The starting point is a CCD frame which has been processed to remove instrumental effects. This process typically includes: removing cosmic-ray events and other blemishes, de-biasing and flat-fielding. It is described in SC/5: The 2-D CCD Data Reduction Cookbook[18] and in SUN/139[19], the manual for the CCDPACK package, and is not considered further here. SC/5 is a good introduction. PHOTOM can be used interactively, or can be supplied with a list of coordinates of stars on which it will perform aperture photometry. It is used interactively in this recipe.

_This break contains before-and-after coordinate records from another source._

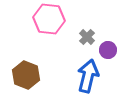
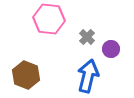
purple circle: moved 3 px right, 1 px up
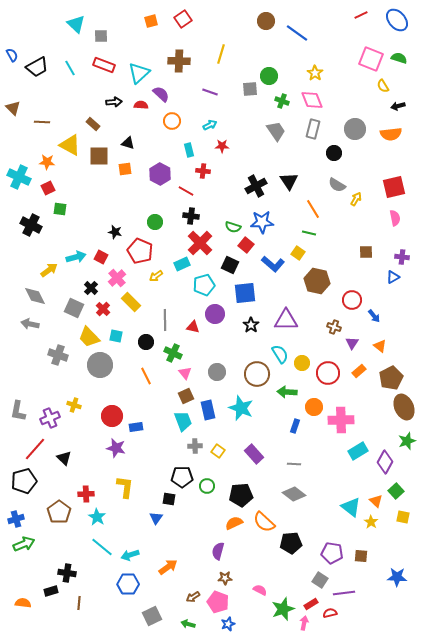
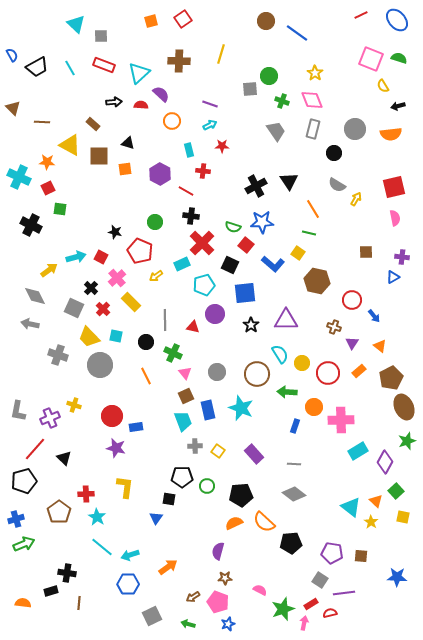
purple line at (210, 92): moved 12 px down
red cross at (200, 243): moved 2 px right
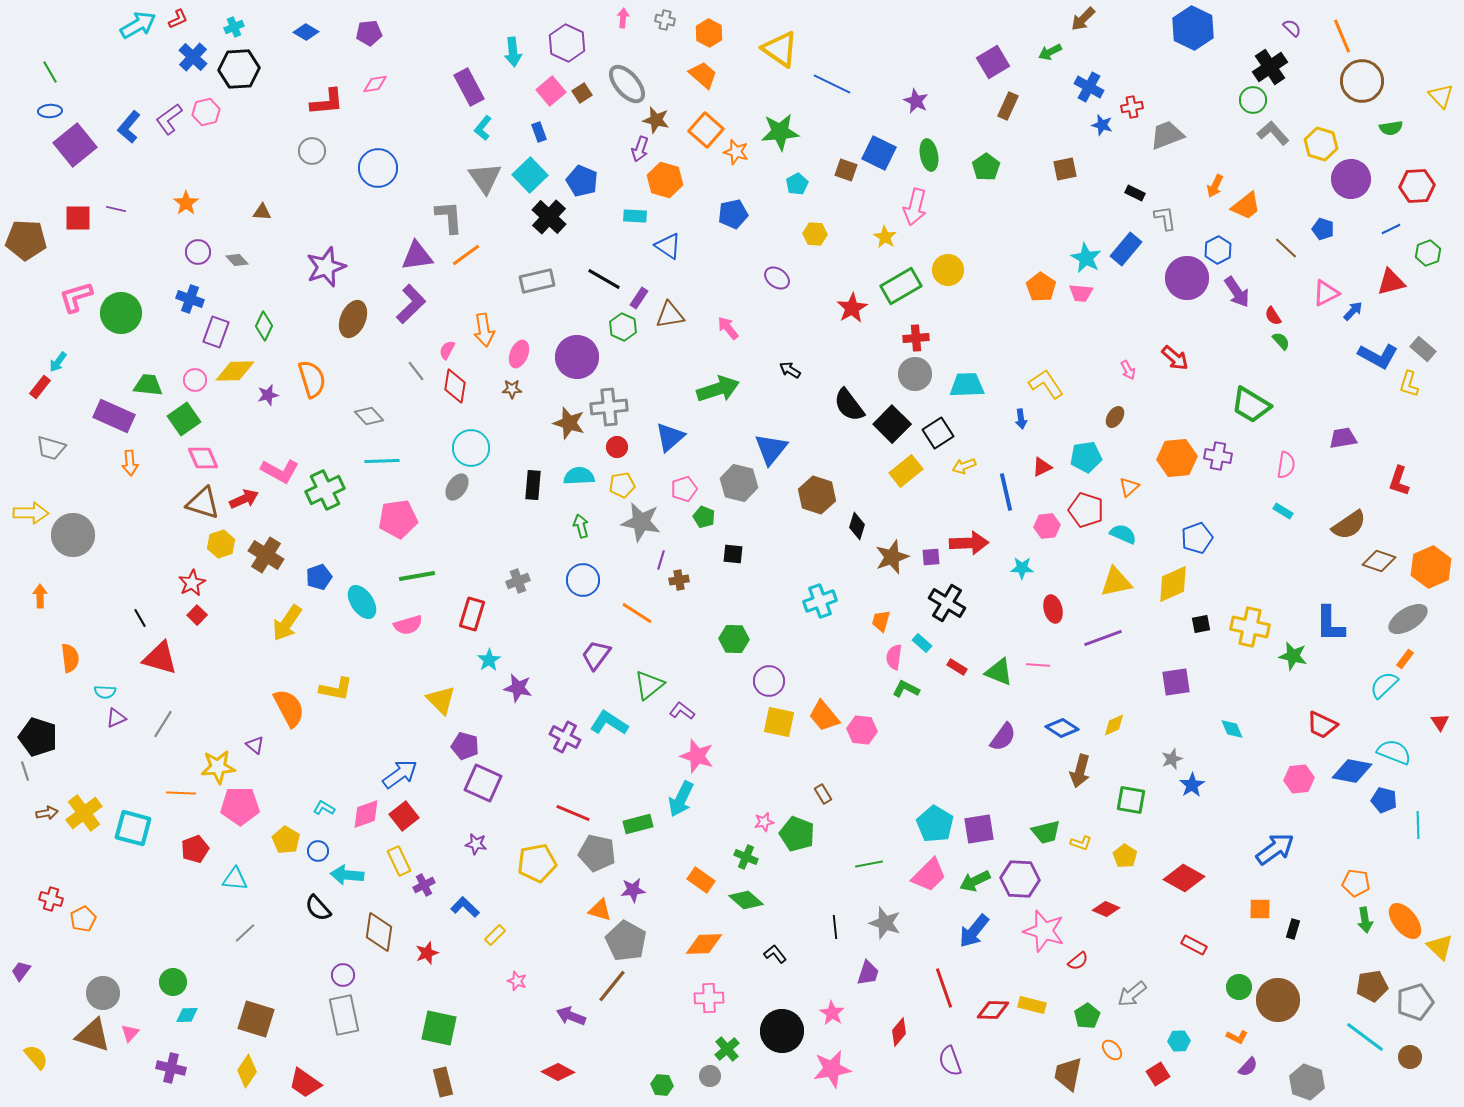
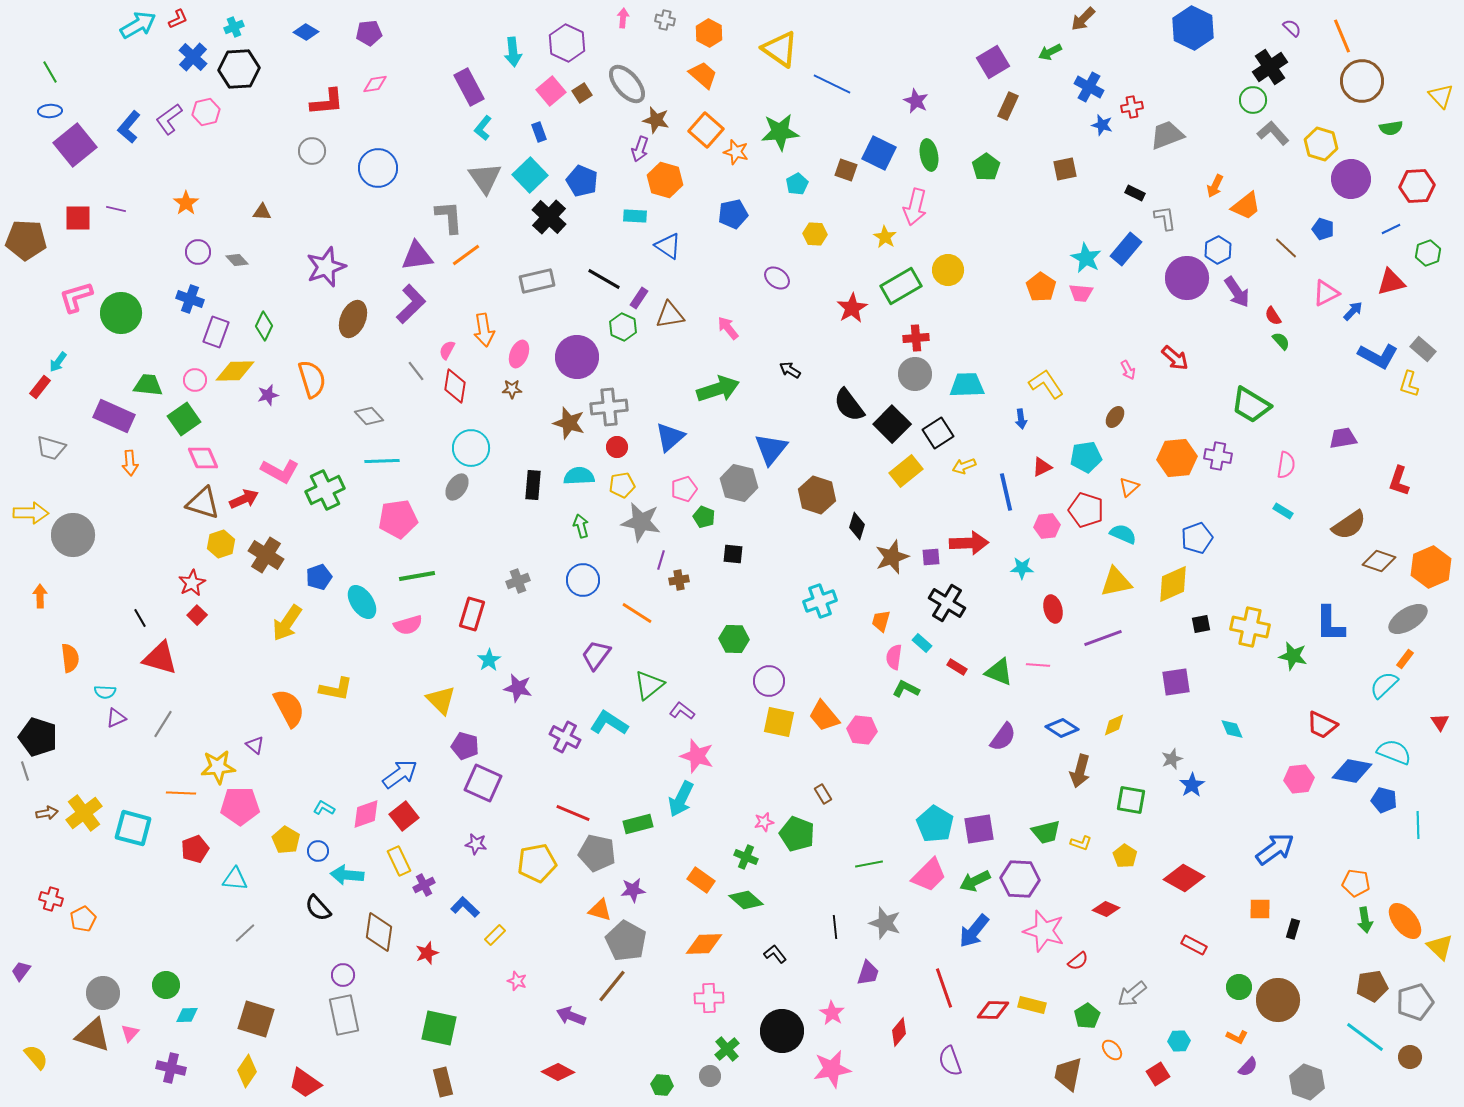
green circle at (173, 982): moved 7 px left, 3 px down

The example CCD frame used in this recipe is available as file:

/star/examples/sc6/ccdframe.sdf

If you intend to work through the recipe using this file you should make a copy of it in your current directory. Alternatively, you may prefer to use a CCD frame of your own.

(1)
First the image containing the stars must be displayed using software which PHOTOM can interact with. Application display in KAPPA (see SUN/95[11]) is ideal11. It is best to create the display window using the xmake utility because in this way you can define the display to have an overlay plane, thus allowing the graphics output by PHOTOM to be cleared without destroying the displayed image. So, start the display with a command like:
% xmake xwindows -overlay -ovcolour blue
(2)
Now display the data with KAPPA display using xwindows as the display device. Briefly, type:
% kappa

to load the KAPPA package. Then issue the following commands:

% lutneg
DEVICE - Name of display device > xwindows
% display
IN - NDF to be displayed > ccdframe
DEVICE - Name of display device > xwindows
MODE - Method to define the scaling limits /’SCALE’/ > FAINT
Data will be scaled from 200 to 2666.

lutneg sets up a negative grey-scale colour table12. display displays the image, which should appear as a grey-scale plot. Note that the input file name is (and must be) specified without the ‘.sdf’ file type.

(3)
Next, start up PHOTOM by typing photomstart to enable its commands and photom to start. You will be asked for the name of a data frame. Again the file name must be specified without the file type. The default name for the output file written by PHOTOM is photom.dat. If this file exists, an error message will appear and you will be prompted for an alternate name. The sequence of commands and responses should be something like the following:

% photomstart

PHOTOM applications are now available -- (Version 1.5-0)

% photom
IN - NDF containing input image > ccdframe
Commands are - Annulus, Centroid, End, File, Help, Ishape, Measure,
Nshape, Options, Photons, Sky, Values
COMMAND - PHOTOM /’Values’/ >

(4)
If you hit <RETURN> here you will get a list of the default values that are set for PHOTOM at present. The result will be like:

COMMAND - PHOTOM /’Values’/ >

Semim           =   5.0
Eccen           =   0.00
Angle           =   0.0

Centroiding of star in aperture

Concentric sky aperture

Sky estimator   =  Mode
Sky magnitude   =  50.0

Exposure time   =   1.00
Saturation level ( data units ) = 0.17000E+39

Errors from sky variance

COMMAND - PHOTOM /’Values’/ >

You can use Help to find out what the options are:

COMMAND - PHOTOM /’Values’/ > help
Commands are - Annulus, Centroid, End, File, Help, Ishape, Measure,
Nshape, Options, Photons, Sky, Values
Annulus  - Toggle between sky measured in concentric annulus or in selected area
Centroid - Toggle between measuring around centroid of image or given position
End      - Exit program
File     - Supply a file of object positions
Help     - This help message
Ishape   - Select aperture shape interactively
Measure  - Make measurements interactively
Nshape   - Select aperture shape non-interactively
Options  - Change values of some parameters
Photons  - Select error estimate - photon statistics, sky or data variance
Sky      - Select sky estimator - mean, mean within 2 sigma, mode or user given
Values   - Output current parameter values
COMMAND - PHOTOM /’Values’/ >

Some of these choices toggle between values. The way these options work is that when the appropriate command is issued the chosen option is switched from whatever its current state happens to be to its other state. A message is issued indicating the new state. Centroiding, for instance, can be switched on or off. Generally for interactive work it is best to leave centroiding switched on.

(5)
The next step is to set some parameters which define the apertures which will be used and various related items. Initially a circular aperture will be used, with the sky background measured in an annulus around it. You should toggle the Annulus command until a concentric aperture is selected.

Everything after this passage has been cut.